** The input **
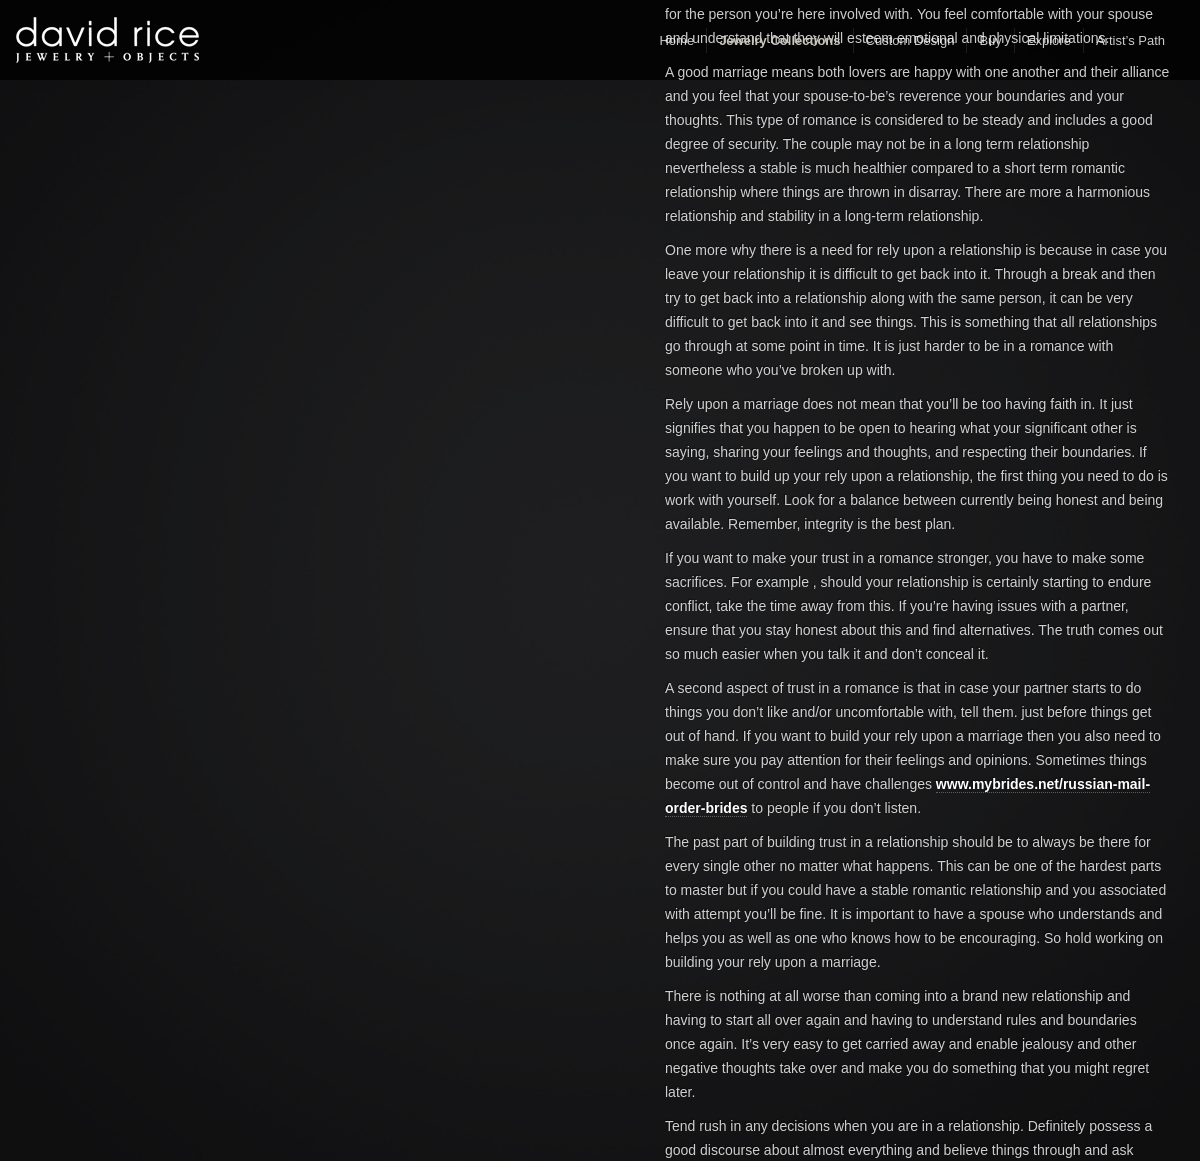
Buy (990, 40)
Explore (1049, 40)
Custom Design (910, 40)
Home (676, 40)
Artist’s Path (1130, 40)
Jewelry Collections (779, 40)
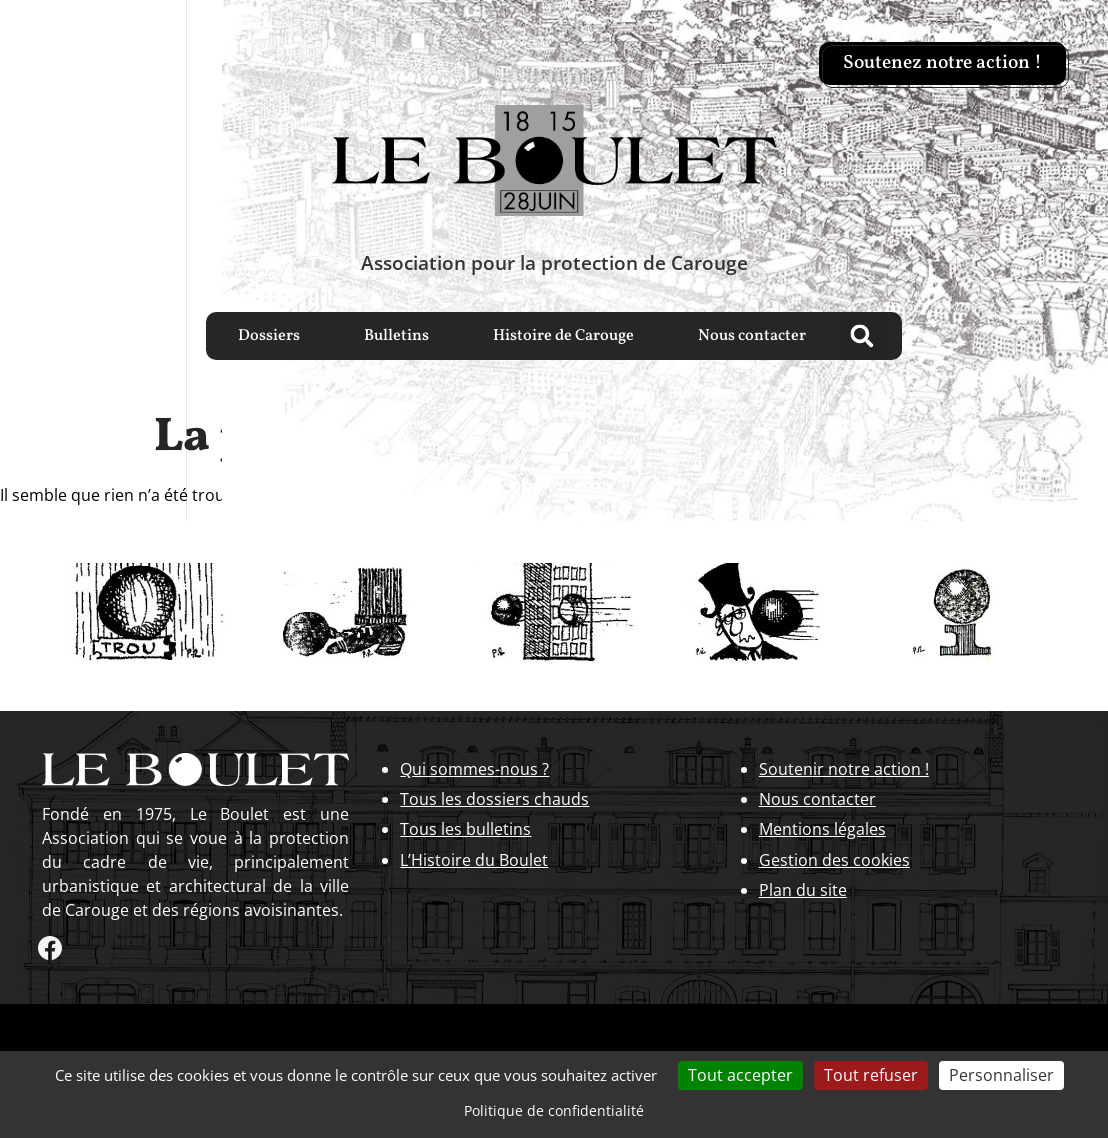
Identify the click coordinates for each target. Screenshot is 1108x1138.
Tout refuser (871, 1075)
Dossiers (269, 336)
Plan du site (803, 890)
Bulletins (396, 336)
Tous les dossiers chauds (494, 799)
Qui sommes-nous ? (474, 769)
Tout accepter (740, 1075)
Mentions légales (822, 829)
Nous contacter (752, 336)
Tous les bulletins (465, 829)
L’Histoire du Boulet (474, 860)
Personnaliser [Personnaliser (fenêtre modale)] (1001, 1075)
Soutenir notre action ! (844, 769)
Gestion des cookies (834, 860)
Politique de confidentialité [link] (554, 1110)
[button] (862, 336)
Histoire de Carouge (563, 336)
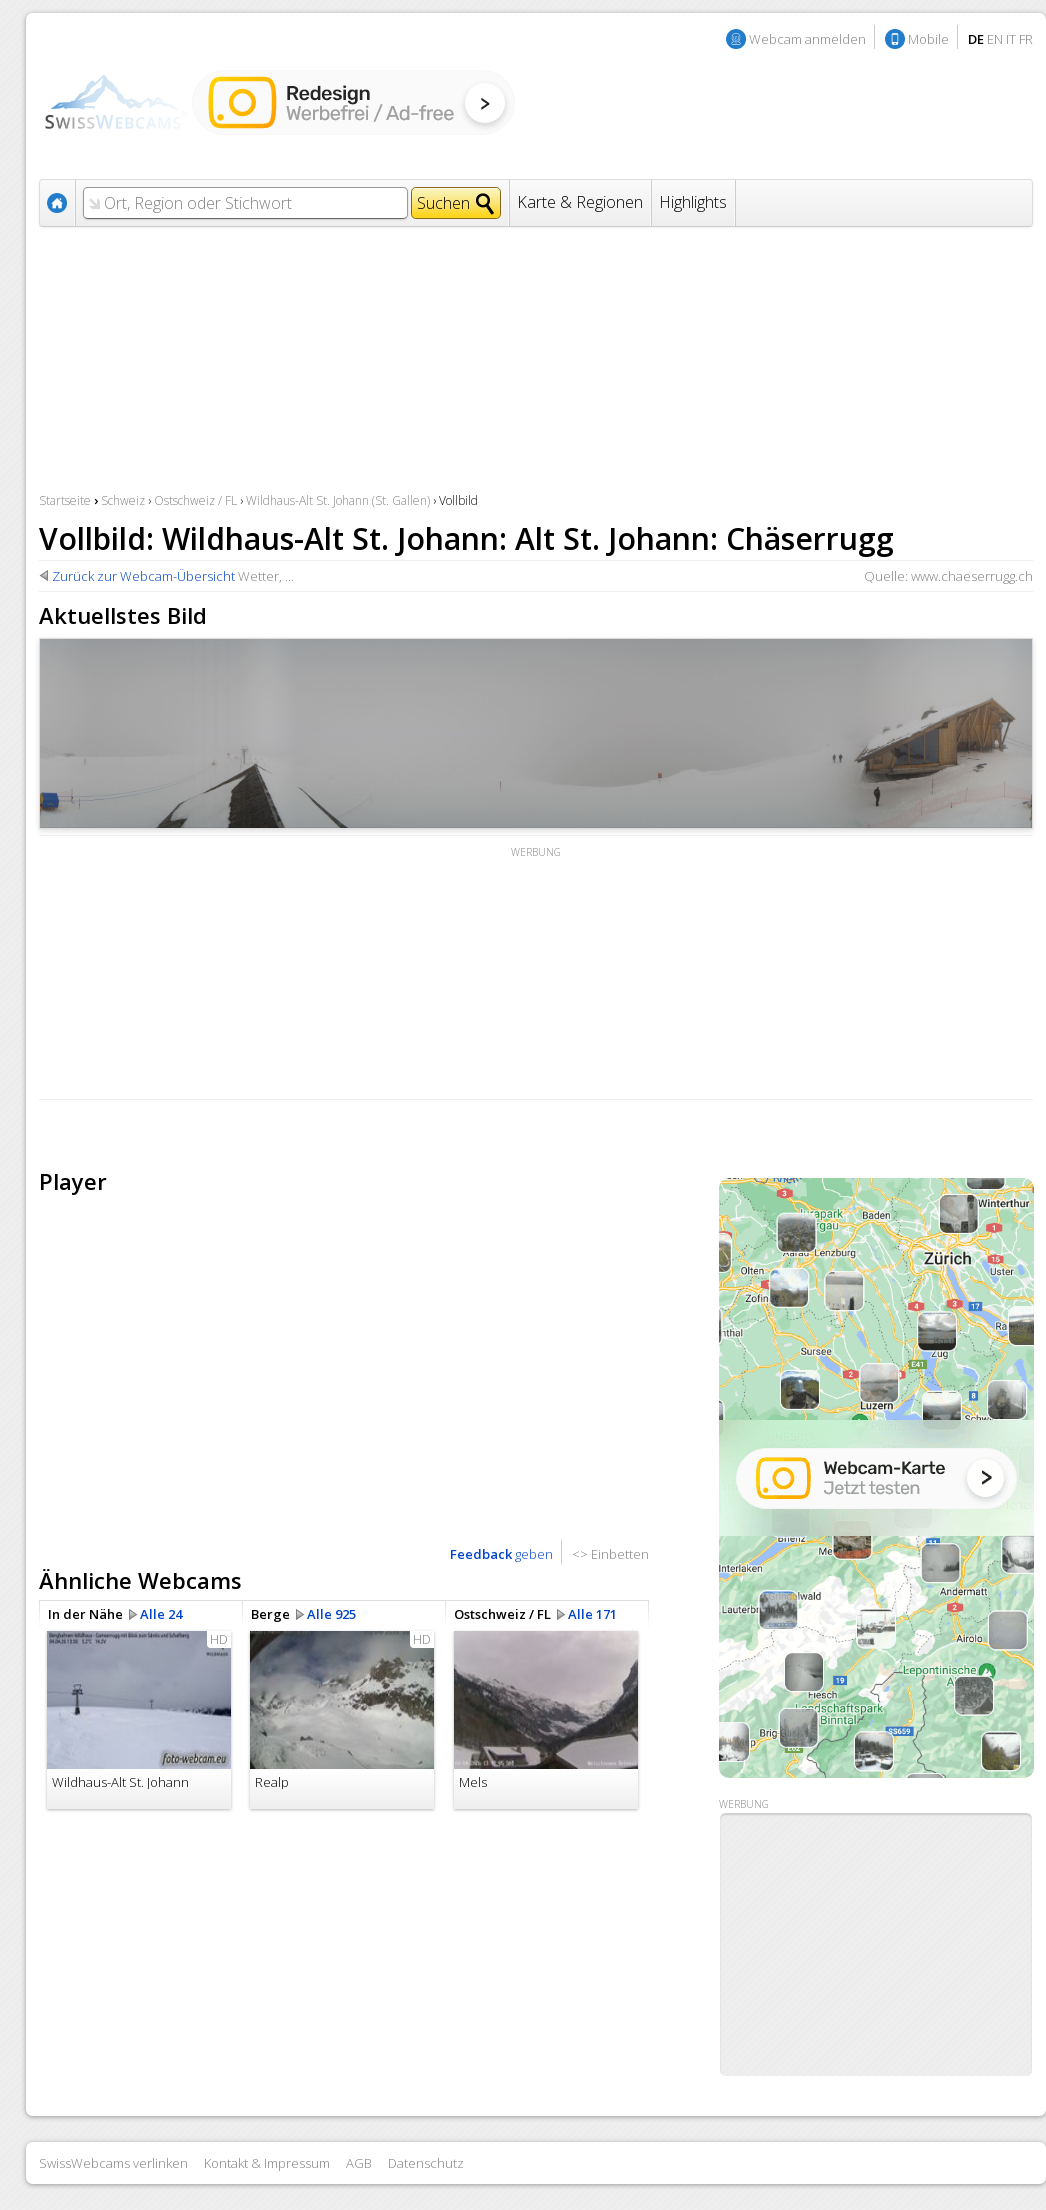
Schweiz (123, 500)
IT (1011, 39)
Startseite (65, 500)
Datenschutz (426, 2163)
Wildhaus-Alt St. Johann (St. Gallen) (338, 500)
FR (1026, 39)
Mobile (928, 39)
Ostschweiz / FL (195, 500)
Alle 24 (161, 1614)
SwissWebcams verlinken (113, 2163)
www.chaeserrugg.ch (972, 576)
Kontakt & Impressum (267, 2163)
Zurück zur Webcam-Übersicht (143, 576)
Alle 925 (331, 1614)
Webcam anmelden (807, 39)
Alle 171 (592, 1614)
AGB (359, 2163)
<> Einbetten (610, 1554)
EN (995, 39)
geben (501, 1554)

** Your task **
What you return must match the data above exactly, with no images included.

** Completed exercise **
Buy (990, 40)
Explore (1049, 40)
Custom Design (910, 40)
Home (676, 40)
Artist’s Path (1130, 40)
Jewelry Collections (779, 40)
Identify the click coordinates for each target. Screenshot is 1108x1138.
Tout refuser (871, 1075)
Dossiers (269, 336)
Plan du site (803, 890)
Bulletins (396, 336)
Tous les dossiers chauds (494, 799)
Qui sommes-nous ? (474, 769)
Tout accepter (740, 1075)
Mentions légales (822, 829)
Nous contacter (752, 336)
Tous les bulletins (465, 829)
L’Histoire du Boulet (474, 860)
Personnaliser [Personnaliser (fenêtre modale)] (1001, 1075)
Soutenir notre action ! (844, 769)
Gestion des cookies (834, 860)
Politique de confidentialité [link] (554, 1110)
[button] (862, 336)
Histoire de Carouge (563, 336)
Schweiz (123, 500)
IT (1011, 39)
Startseite (65, 500)
Datenschutz (426, 2163)
Wildhaus-Alt St. Johann (St. Gallen) (338, 500)
FR (1026, 39)
Mobile (928, 39)
Ostschweiz / FL (195, 500)
Alle 24 (161, 1614)
SwissWebcams verlinken (113, 2163)
www.chaeserrugg.ch (972, 576)
Kontakt & Impressum (267, 2163)
Zurück zur Webcam-Übersicht (143, 576)
Alle 925 (331, 1614)
Webcam anmelden (807, 39)
Alle 171 (592, 1614)
AGB (359, 2163)
<> Einbetten (610, 1554)
EN (995, 39)
geben (501, 1554)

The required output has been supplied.